Sepsis-associated encephalopathy (SAE) is a potentially irreversible acute cognitive dysfunction with unclear mechanism. Striatal-enriched protein tyrosine phosphatase (STEP) is a brain-specific phosphatase which normally opposes synaptic strengthening by regulating key signaling molecules involved in synaptic plasticity and neuronal function. Thus, we hypothesized that abnormal STEP signaling pathway was involved in sepsis-induced cognitive impairment evoked by lipopolysaccharides (LPS) injection. The levels of STEP, phosphorylation of GluN2B (pGluN2B), the kinases extracellular signal-regulated kinase 1/2 (pERK), cAMP-response element binding protein (CREB), synaptophysin, brain derived neurotrophic factor (BDNF), and post-synaptic density protein 95 (PSD95) in the hippocampus, prefrontal cortex, and striatum were determined at the indicated time points. In the present study, we found that STEP levels were significantly increased in the hippocampus, prefrontal cortex, and striatum following LPS injection, which might resulted from the disruption of the ubiquitin–proteasome system. Notably, a STEP inhibitor TC-2153 treatment alleviated sepsis-induced memory impairment by increasing phosphorylation of GluN2B and ERK1/2, CREB/BDNF, and PSD95. In summary, our results support the key role of STEP in sepsis-induced memory impairment in a mouse model of SAE, whereas inhibition of STEP may provide a novel therapeutic approach for this disorder and possible other neurodegenerative diseases.

败血症相关性脑病（SAE）是一种潜在的不可逆的急性认知功能障碍，其机制尚不清楚。纹状体富集的蛋白酪氨酸磷酸酶（STEP）是一种大脑特异性的磷酸酶，通常通过调节参与突触可塑性和神经元功能的关键信号分子来反对突触增强。

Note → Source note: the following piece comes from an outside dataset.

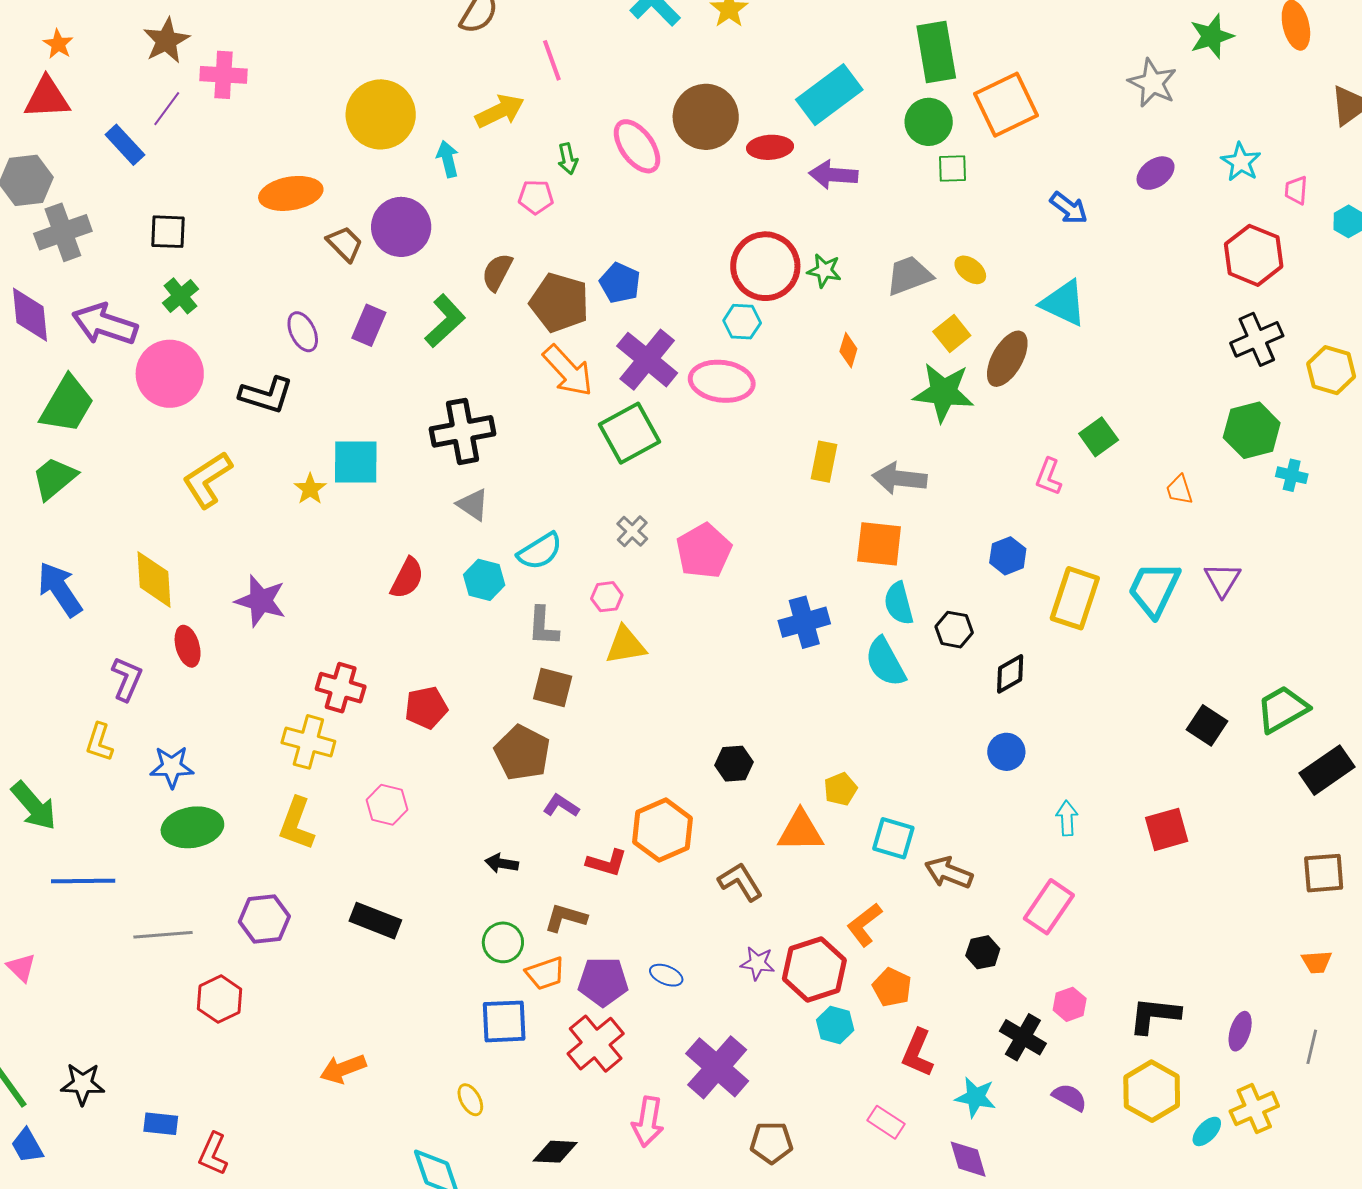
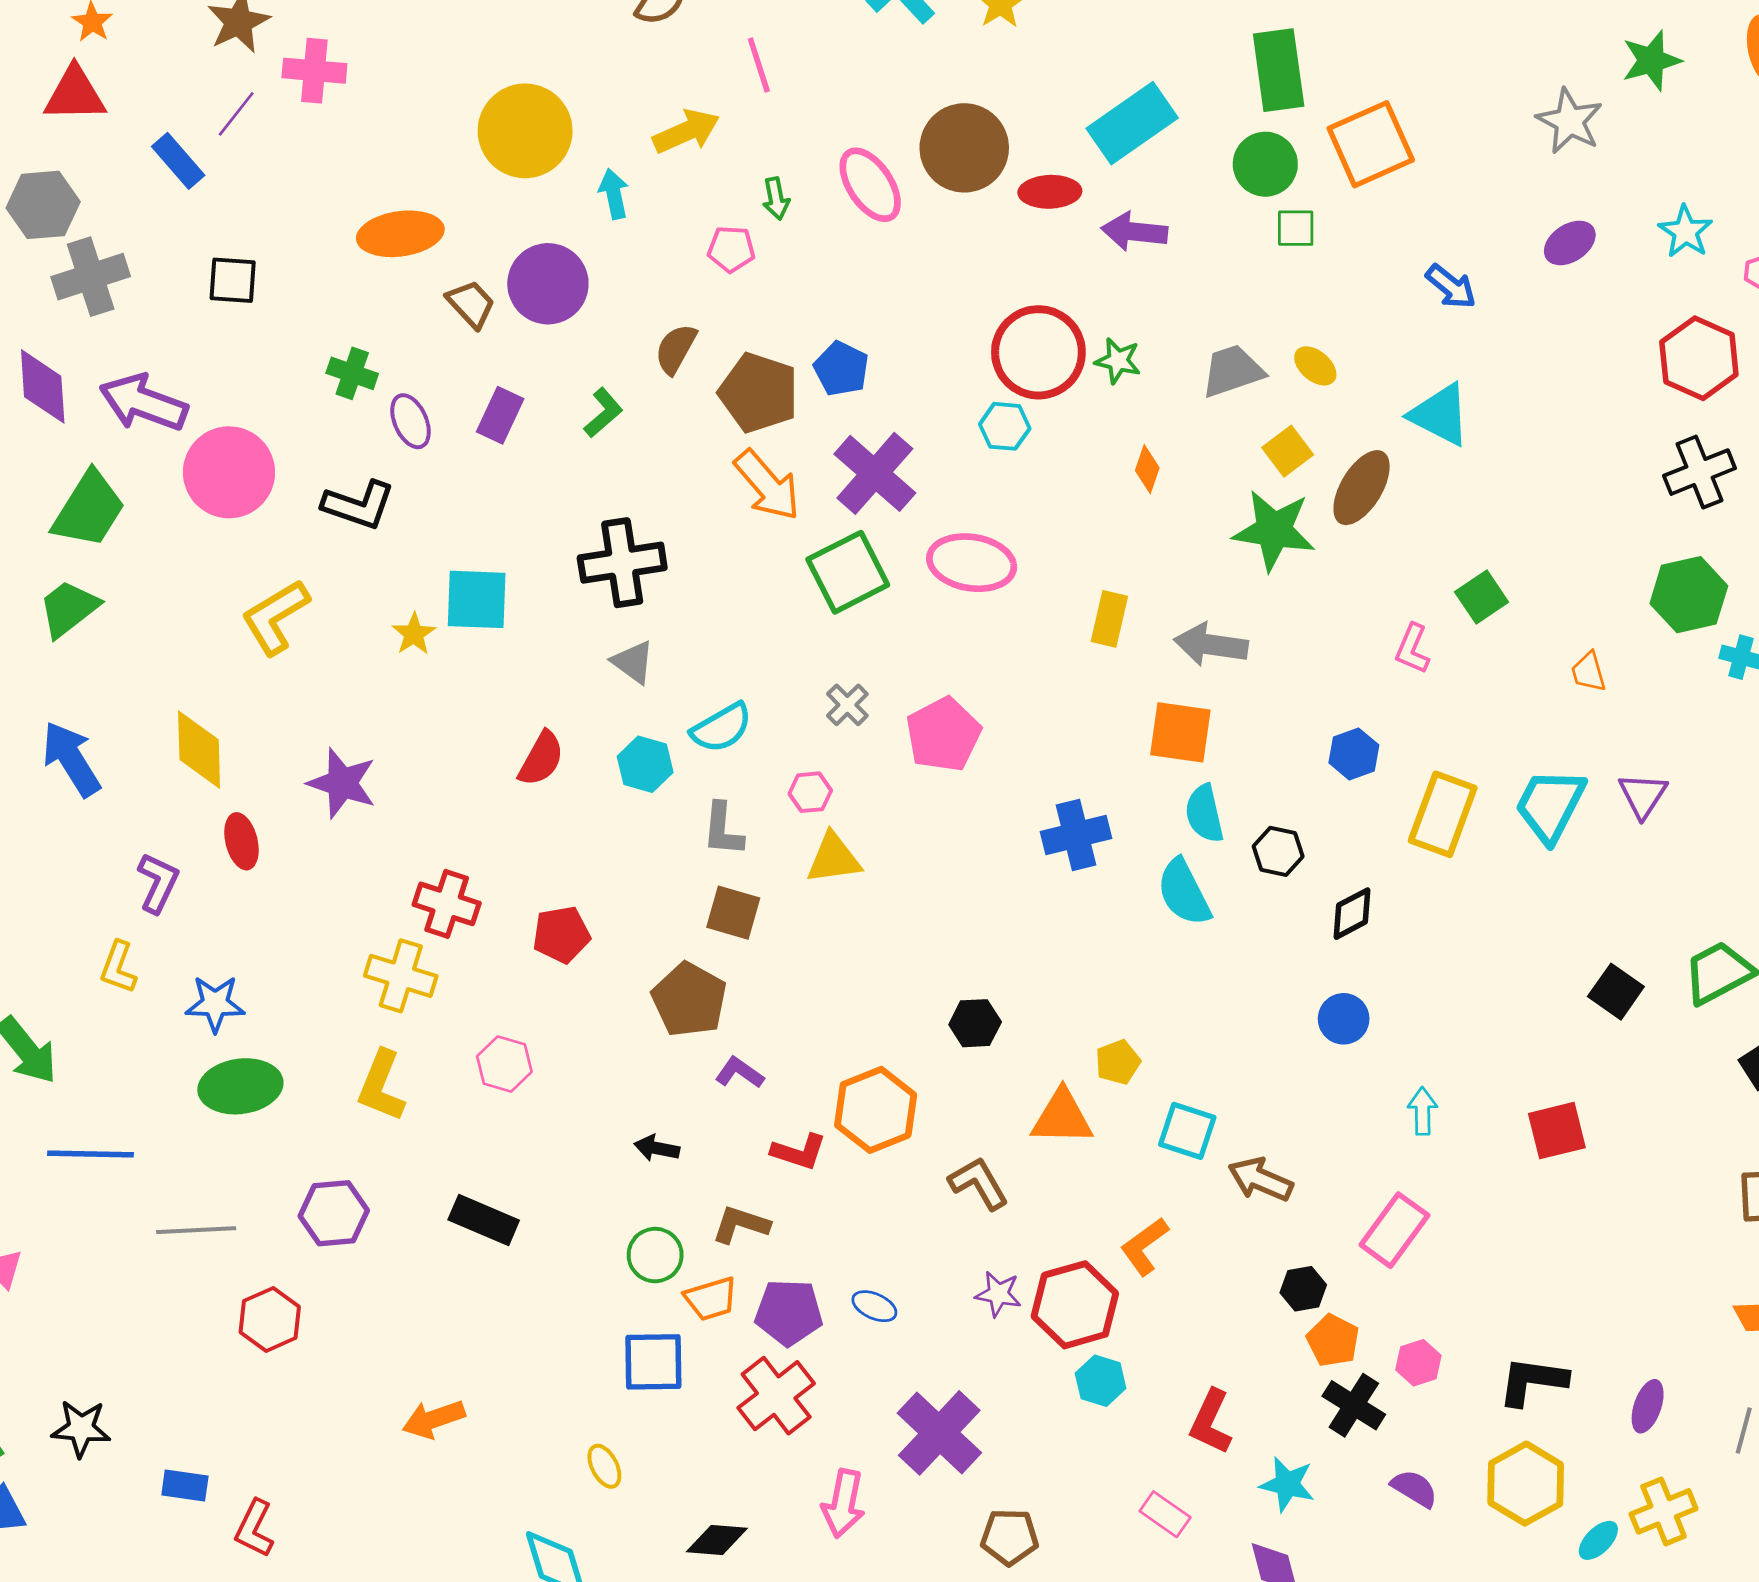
green cross: (180, 296) -> (352, 373), moved, turned -33
green L-shape: (445, 321) -> (603, 413), size x0.7
pink ellipse: (722, 381) -> (972, 563), moved
orange pentagon: (892, 987) -> (1333, 1340), moved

因此，我们假设脂多糖（LPS）注射诱发败血症诱导的认知功能障碍涉及异常的STEP信号通路。STEP的水平，GluN2B的磷酸化（pGluN2B），激酶细胞外信号调节激酶1/2（pERK），cAMP反应元件结合蛋白（CREB），突触素，脑源性神经营养因子（BDNF）和突触后海马，前额叶皮层中的高密度蛋白95（PSD95）在指定的时间点确定纹状体和纹状体。在本研究中，我们发现LPS注射后海马，前额叶皮层和纹状体中的STEP水平显着增加，这可能是由于泛素-蛋白酶体系统的破坏所致。值得注意的是，STEP抑制剂TC-2153治疗可通过增加GluN2B和ERK1 / 2，CREB ​​/ BDNF和PSD95的磷酸化来减轻败血症引起的记忆障碍。总而言之，我们的研究结果支持STEP在SAE小鼠模型中败血症诱导的记忆障碍中的关键作用，而对STEP的抑制则可能为这种疾病和可能的其他神经退行性疾病提供一种新颖的治疗方法。LPS注射后的纹状体和纹状体，可能是由于泛素-蛋白酶体系统的破坏所致。值得注意的是，STEP抑制剂TC-2153治疗可通过增加GluN2B和ERK1 / 2，CREB ​​/ BDNF和PSD95的磷酸化来减轻败血症引起的记忆障碍。总而言之，我们的研究结果支持STEP在SAE小鼠模型中败血症诱导的记忆障碍中的关键作用，而对STEP的抑制则可能为这种疾病和可能的其他神经退行性疾病提供一种新颖的治疗方法。LPS注射后的纹状体和纹状体，可能是由于泛素-蛋白酶体系统的破坏所致。值得注意的是，STEP抑制剂TC-2153治疗可通过增加GluN2B和ERK1 / 2，CREB ​​/ BDNF和PSD95的磷酸化来减轻败血症引起的记忆障碍。总而言之，我们的研究结果支持STEP在SAE小鼠模型中败血症诱导的记忆障碍中的关键作用，而对STEP的抑制则可能为这种疾病和可能的其他神经退行性疾病提供一种新颖的治疗方法。